▸ Data supplied
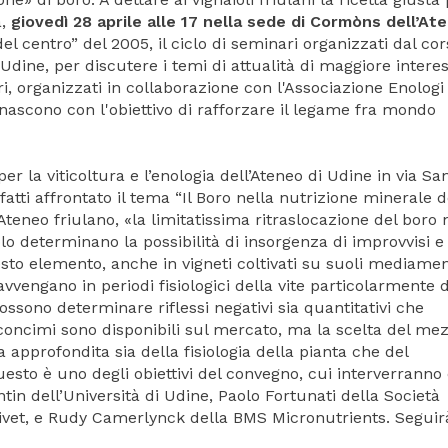
à,
giovedì 28 aprile alle 17 nella sede di Cormòns dell’At
l centro” del 2005, il ciclo di seminari organizzati dal cor
 Udine, per discutere i temi di attualità di maggiore interes
tri, organizzati in collaborazione con l'Associazione Enologi
a nascono con l'obiettivo di rafforzare il legame fra mondo
a viticoltura e l’enologia dell’Ateneo di Udine in via Sa
atti affrontato il tema “Il Boro nella nutrizione minerale d
’Ateneo friulano, «la limitatissima ritraslocazione del boro 
uolo determinano la possibilità di insorgenza di improvvisi e
sto elemento, anche in vigneti coltivati su suoli mediame
engano in periodi fisiologici della vite particolarmente d
possono determinare riflessi negativi sia quantitativi che
i concimi sono disponibili sul mercato, ma la scelta del me
 approfondita sia della fisiologia della pianta che del
esto è uno degli obiettivi del convegno, cui interverrann
ontin dell’Università di Udine, Paolo Fortunati della Società
ivet, e Rudy Camerlynck della BMS Micronutrients. Seguirà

▸ What you will do
After locating the line with "sto elemento, anche" in the records above, please set down that line and all later ones exactly, and no other line.

▸ Response area
sto elemento, anche in vigneti coltivati su suoli mediame
engano in periodi fisiologici della vite particolarmente d
possono determinare riflessi negativi sia quantitativi che
i concimi sono disponibili sul mercato, ma la scelta del me
 approfondita sia della fisiologia della pianta che del
esto è uno degli obiettivi del convegno, cui interverrann
ontin dell’Università di Udine, Paolo Fortunati della Società
ivet, e Rudy Camerlynck della BMS Micronutrients. Seguirà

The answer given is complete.